Come è facilmente prevedibile date le premesse, dopo un po’ il capo del tizio comincia a ciondolare e la macchina si sposta verso il centro della strada. Avrete già capito (anche se lo spot non lo avete visto) che a questo punto un perentorio beep beep risveglia l’orso… pardon, l’autista e tutto finisce bene.

Bene? Non direi proprio, perché il messaggio che si trasmette è più o meno questo: fregatene delle tue condizioni psicofisiche, monta in macchina, gira la chiave e vai, tanto c’è l’automatismo a salvarti… che poi lo stato di manutenzione delle strade italiane sia tale da non poter assolutamente garantire la leggibilità della mezzeria, non è affare che riguardi l’orso: la colpa è del sindaco (o dell’ANAS, o del governo), e pace all’anima dell’omino in bici che proprio in quel momento transitava in senso opposto.

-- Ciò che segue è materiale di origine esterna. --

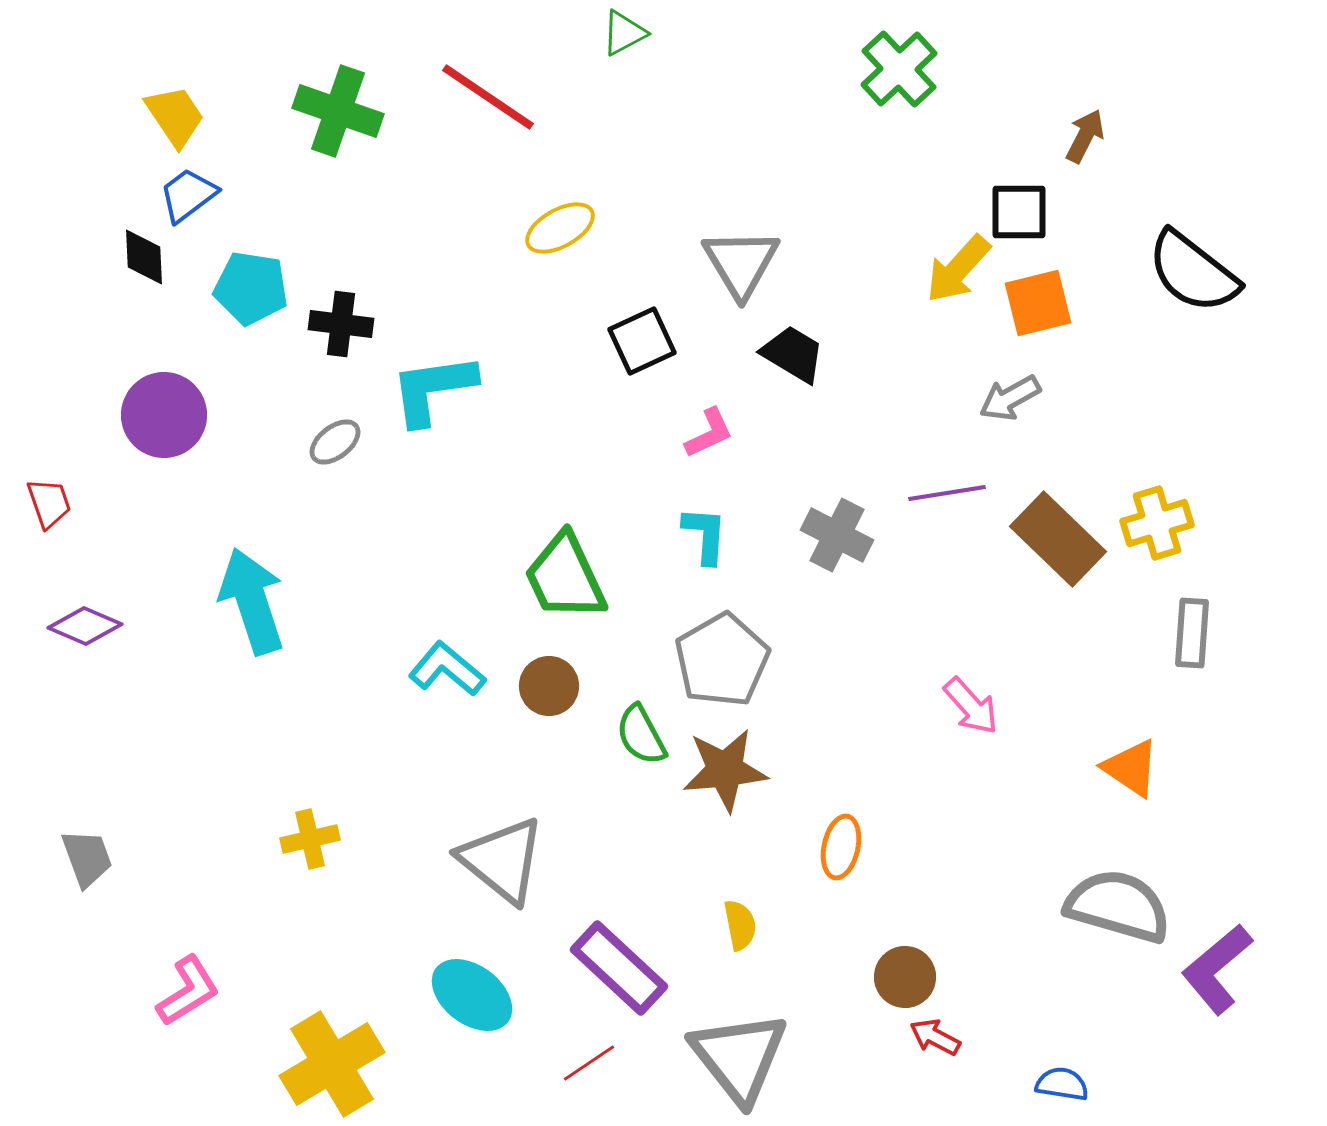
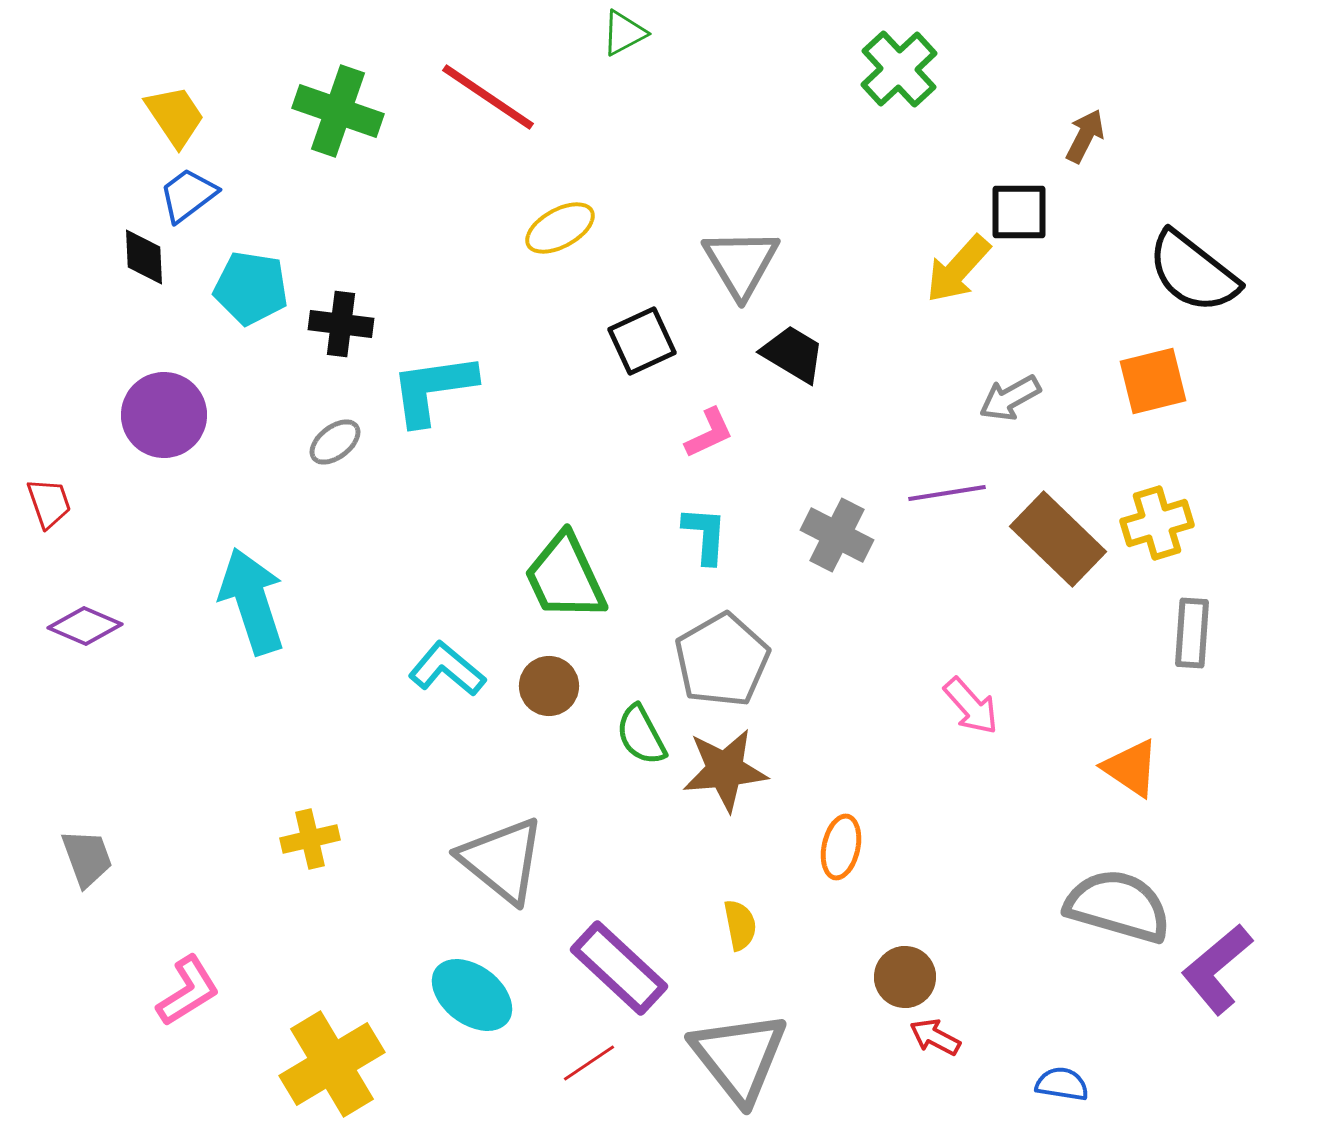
orange square at (1038, 303): moved 115 px right, 78 px down
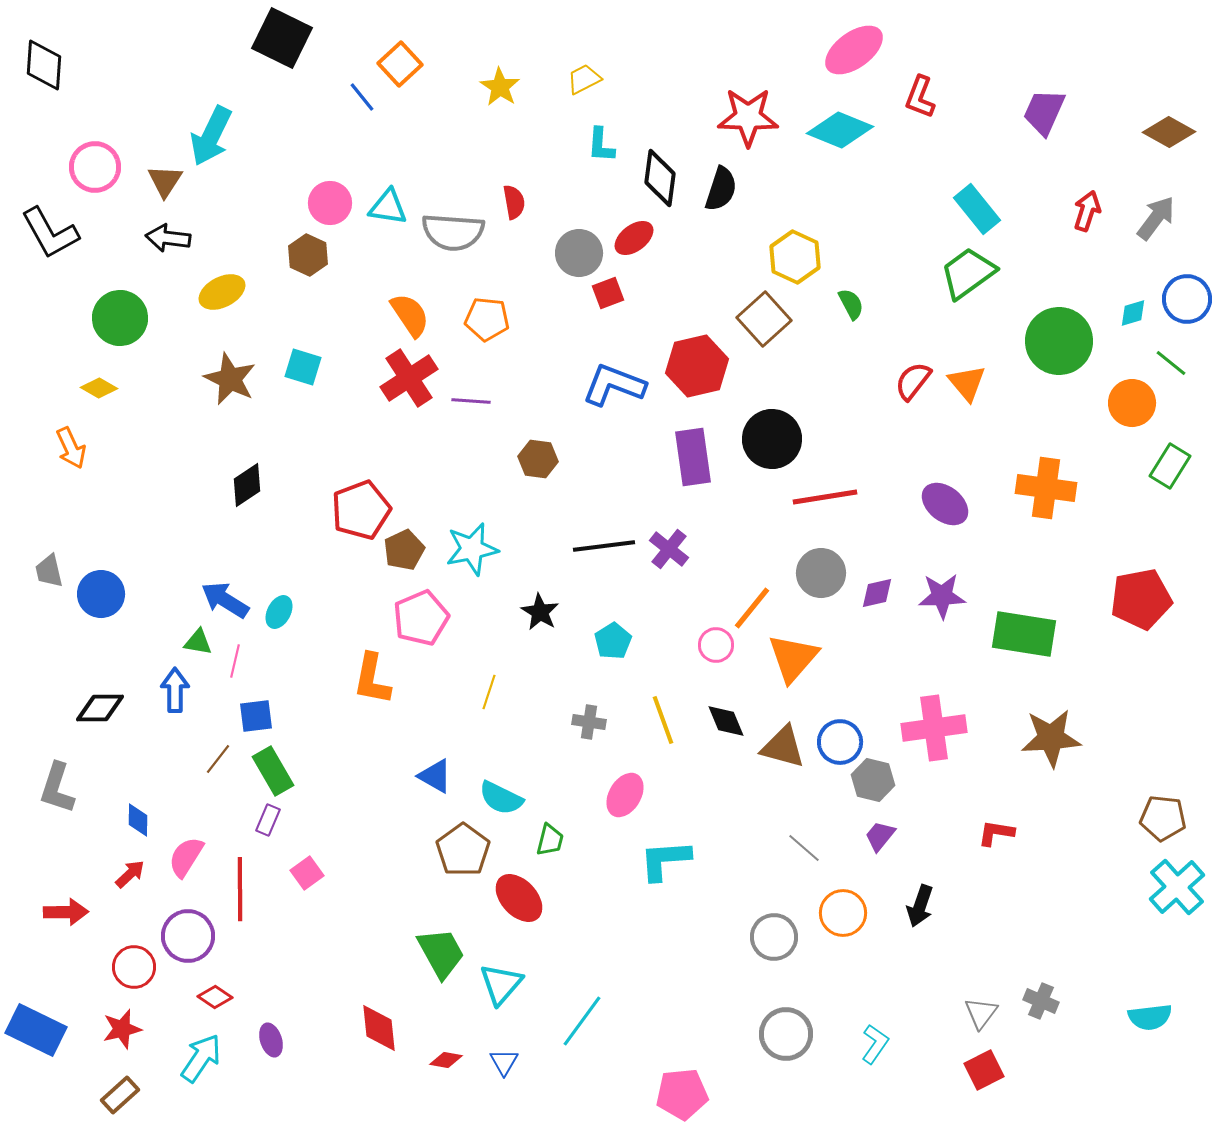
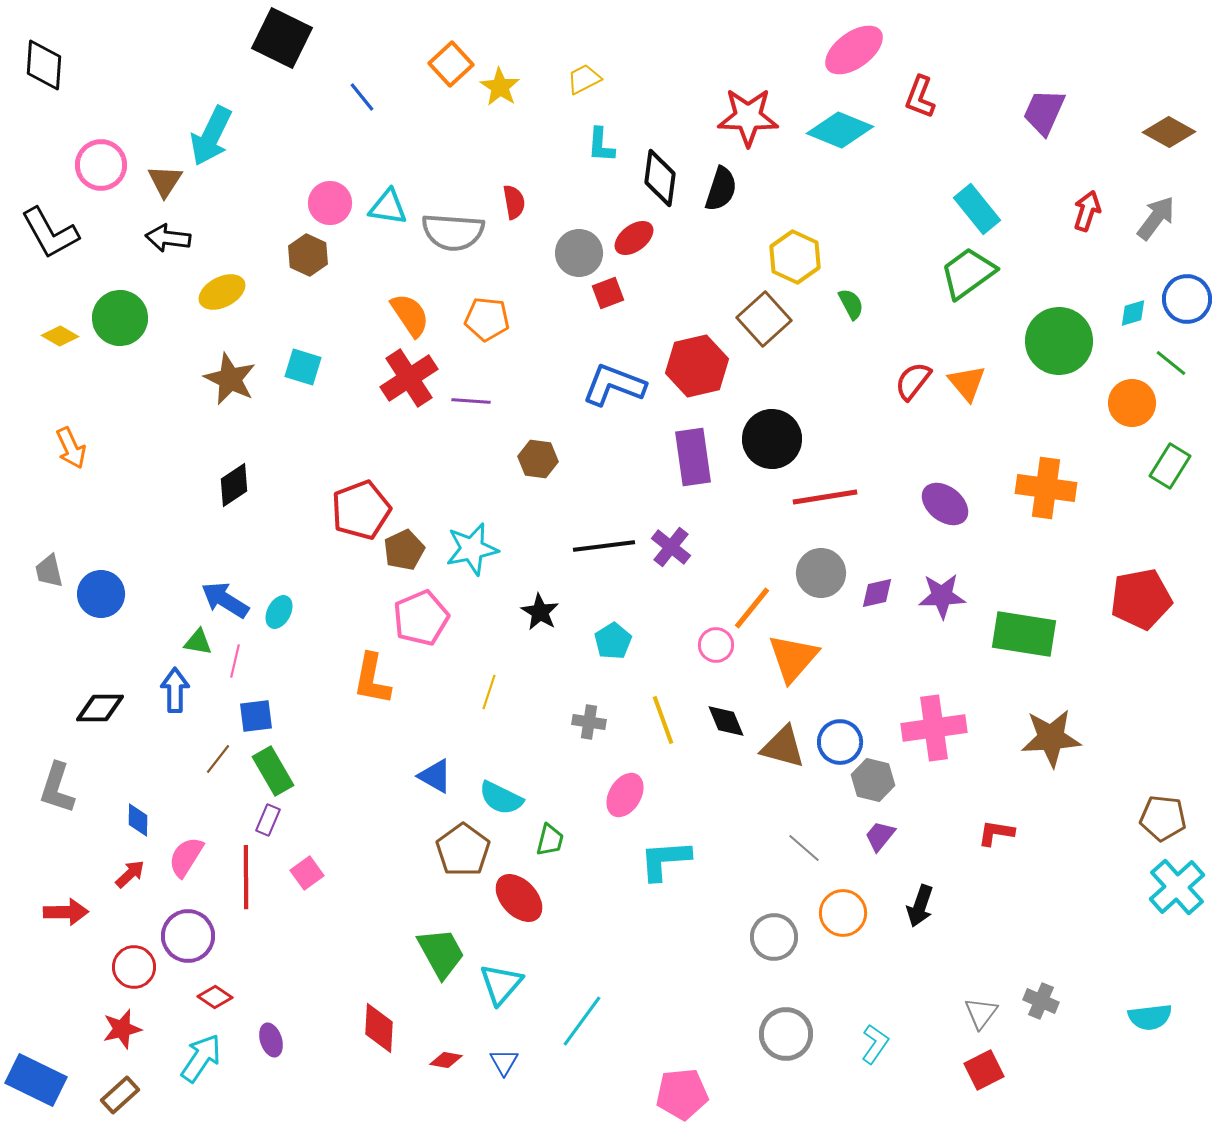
orange square at (400, 64): moved 51 px right
pink circle at (95, 167): moved 6 px right, 2 px up
yellow diamond at (99, 388): moved 39 px left, 52 px up
black diamond at (247, 485): moved 13 px left
purple cross at (669, 549): moved 2 px right, 2 px up
red line at (240, 889): moved 6 px right, 12 px up
red diamond at (379, 1028): rotated 9 degrees clockwise
blue rectangle at (36, 1030): moved 50 px down
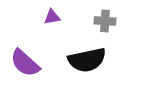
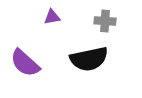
black semicircle: moved 2 px right, 1 px up
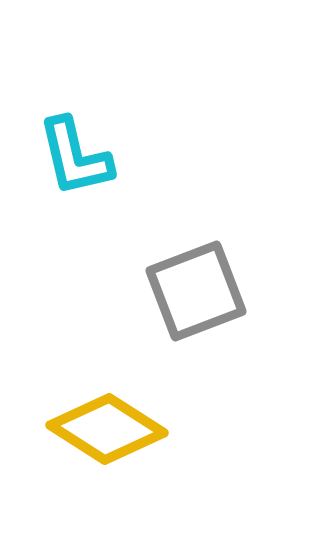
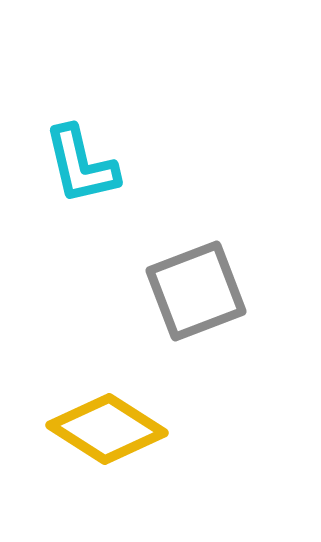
cyan L-shape: moved 6 px right, 8 px down
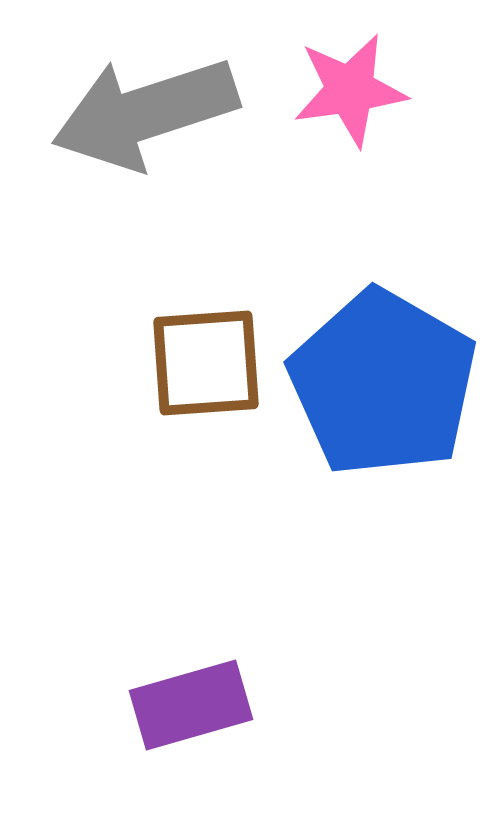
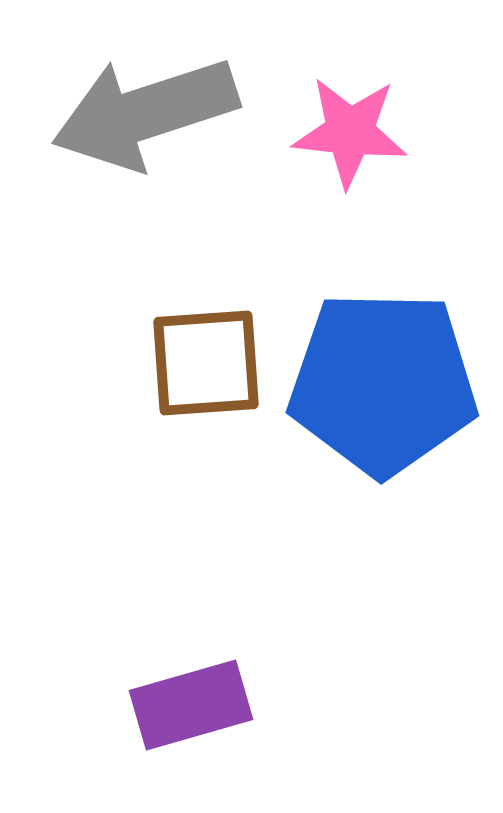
pink star: moved 42 px down; rotated 14 degrees clockwise
blue pentagon: rotated 29 degrees counterclockwise
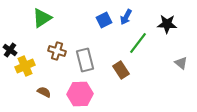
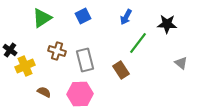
blue square: moved 21 px left, 4 px up
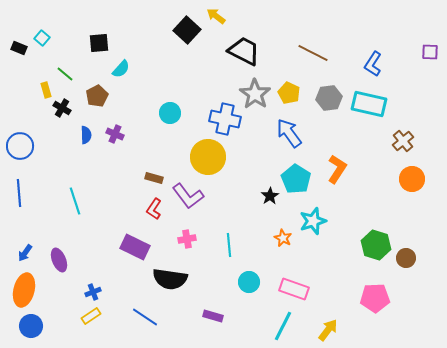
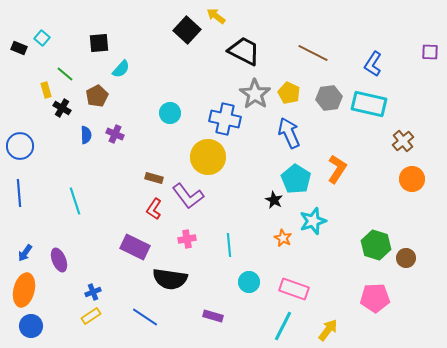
blue arrow at (289, 133): rotated 12 degrees clockwise
black star at (270, 196): moved 4 px right, 4 px down; rotated 12 degrees counterclockwise
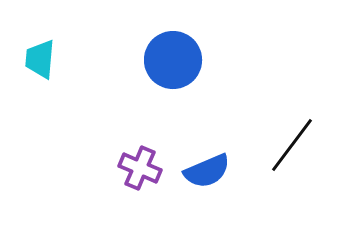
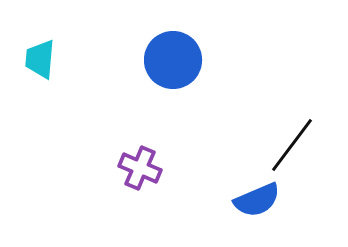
blue semicircle: moved 50 px right, 29 px down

Così come non è cosa che riguardi i pubblicitari che partoriscono questo genere di spot il fatto che tutta questa bella tecnologia “intelligente” sia, ahinoi, ancora ben lontana dal garantire sicurezza nelle situazioni più disparate, quelle che ogni giorno un automobilista può trovarsi davanti, e che quindi è diseducativo (oltre che scioccamente sessista) mostrare due ochette giulive che si distraggono transitando davanti a una vetrina, tanto ci pensa la macchina a frenare per non tamponare un camion.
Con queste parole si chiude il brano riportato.